CIP Case Study: Clear Solutions USA, LLC

An Arizona-based company called Clear Solutions USA, LLC, has developed a CIP additive package that has been used with major breweries as well as in dairy and other related industries. In particular, a major dairy has utilized these CIP products for over 7 years and has found that the cleaning products result in a 50% decrease in product use and cleaning time. Similar results have been seen in the brewing industry (Fig. 5).

Figure 5. Table outlining dairy testimonial results.

ATP Meters

A key component of cleaning is ensuring that the surface is, in fact, clean. Hygiena’s adenosine triphosphate (ATP) sanitation monitoring system effectively measures the cleanliness of a surface. A sample of the contamination of a surface is obtained by wiping a MicroSnap swab across the surface. The swab is then placed in the ATP device, which measures the amount of ATP that is on the surface (Fig. 6). ATP is found in most living organisms and is representative of the amount of contaminants on a given surface.

The effectiveness of our cleaning products has been tested using the universal ATP testing device, with resulting levels of ATP after using the Clear Solutions product being lower than 5 relative light units (RLU). This is significantly lower than the accepted standard for food production of 30 RLU. Please note that different ATP meters have different scales.

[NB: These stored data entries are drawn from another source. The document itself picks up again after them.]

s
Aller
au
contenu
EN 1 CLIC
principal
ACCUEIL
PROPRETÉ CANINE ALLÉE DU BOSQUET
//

Figure 6. Hygiena ATP meter. Image courtesy of Hygiena.

CIP Summary

To have an effective additive package, CIP must be formulated to address:

  1. Water hardness
  2. Maximum temperature in cleaning cycle
  3. Percent NaOH in working solution

Once properly formulated and included in the CIP cleaning process, shorter wash times can be achieved while using less product.

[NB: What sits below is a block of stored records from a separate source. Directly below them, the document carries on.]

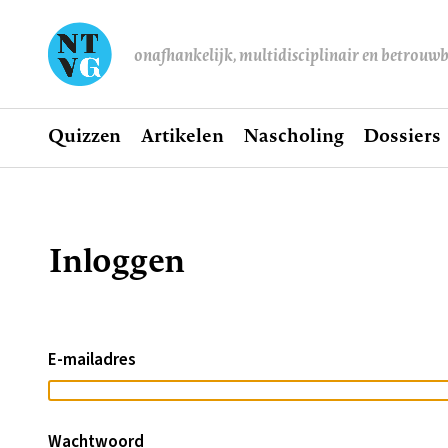
onafhankelijk, multidisciplinair en betrouw
Home
Quizzen
Artikelen
Nascholing
Dossiers
Hoofdnavigatie
Inloggen
Kruimelpad
E-mailadres
Wachtwoord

In summary, the addition of an additive package greatly increases the effectiveness of NaOH in the CIP process. In order to have an efficient additive package, water hardness, maximum temperature of cleaning cycle, and percentage of NaOH in the final solution must be considered. Once properly formulated, the CIP cleaning process can utilize less product and shorter cleaning times.

As far as the brewing industry is concerned, these well-developed CIP products can lead to more efficient use of water be-cause the cleaning cycles are shorter as a result of easier rinsing. The use of these products also prevents the build-up of scale, which ultimately leads to a more efficient brewery and better-tasting beer. The cleanliness of any brewery can then be verified using ATP meters to ensure that great-tasting beer is being brewed.